Sunday, November 28, 2010

CHINA MOVING SLOWLY TO AVERT CRISIS

WHY CHINA CALLS THE SHOTS

"Aside from being key ingredients for manufacturing a plethora of products, REEs like scandium and promethium, for instance, play key roles in the production of components vital to the U.S. Navy submarine fleet. And more than a dozen other REEs play key roles in other vital segments of the nation’s economy.

Now, more than ever, we need to “REE-assess” (pun intended) our nation’s dependence upon foreign sources of raw materials — from REEs to energy. Failure to do so could doom future generations to speaking Chinese."
Bob McCarty

Face it; we've done this to ourselves. We have become completely subservient to China because we've allowed it to take our manufacturing and own our debt. Then we turn around and develop technology that is reliant on raw materials that we have allowed that same country to become the sole supplier of.

So, do you think China holds all the cards here?

All of them except one. We have the option to default and retract. By doing so we take the power from them and turn the rules of the game inside out.

China only has power over us if we accept the rules as they have been established. If we keep playing the old game by the old rules we will lose. So now we have to get out of the game and start another.

And it's going to hurt...a lot. Our standard of living will collapse and life is going to return to the way it was a long time ago. We will once again become an economy based on local suppliers and relationships. American empire will cease. And the rest of the world will have to go it on its own.

But, if we don't do something this drastic we will become slaves to China. Sure, we may get to keep our I-phones and I-pods but we'll be slaves to another and forced to live under rules that we can't imagine in a totalitarian state that would as soon see us dead as see us fed. If you don't think that's possible just look at China today and in the past. That's where we're headed.

So as we go toe to toe with the Chinese in the Yellow Sea keep in mind we're fighting a losing battle in a losing war because we won't accept suffering to keep our liberty.

These are the last days of the American experiment, if we choose them to be.

Saturday, November 27, 2010

TURNING UP THE PRESSURE IN THE YELLOW SEA

One wrong move or one bad decision and the world will change instantly.

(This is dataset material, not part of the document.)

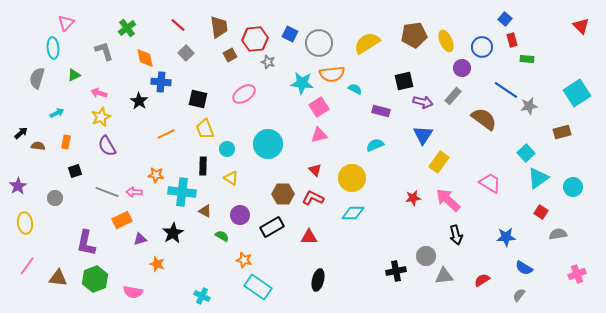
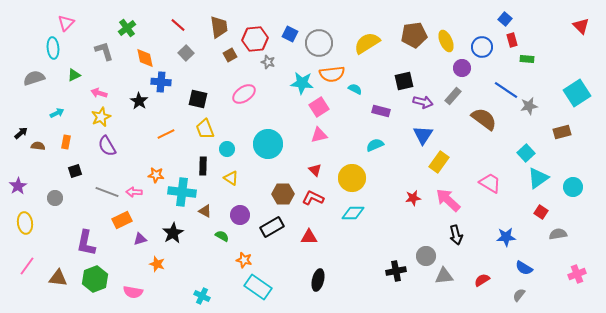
gray semicircle at (37, 78): moved 3 px left; rotated 55 degrees clockwise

This is a dangerous game we're playing, and to what end?

"North Korea has deployed SA-2 surface-to-air missiles to its west coast near the Yellow Sea border with South Korea as U.S.-led naval drills got underway in a show of force against the North's deadly artillery attack on a South Korean island earlier last week, government sources said Sunday.

"(The missiles) appear to be targeting our fighter jets that fly near the Northern Limit Line (NLL)," the source said on customary condition of anonymity, referring to the Yellow Sea border.

..."The military is preparing for the possibility of further provocations as the North Korean military has deployed firepower near the NLL and is preparing to fire," the source said."
Yonhap News

MORE REFLECTIONS ON THE KOREA/CHINA PROBLEMS

Another blogger I follow has a few thoughts, which I've reposted below, on the current flare up of hostilities in Korea. His blog is called Redneck Reflections and the quoted article can be found here.

"No More Task Force Smiths. And we don't have a Ridgeway on the horizon.

If you don't understand those two statements, then I will flatly say you are not in any way ready to think about the Korean peninsula.

We Americans tend not to remember the War in Korea. We do not remember how devastating it was. We don't remember how difficult it was. And we do not understand, by and large, how much of a legacy of hatred it left in it's wake. Most of us are also unaware that that war never concluded--there was a cease fire, by no peace.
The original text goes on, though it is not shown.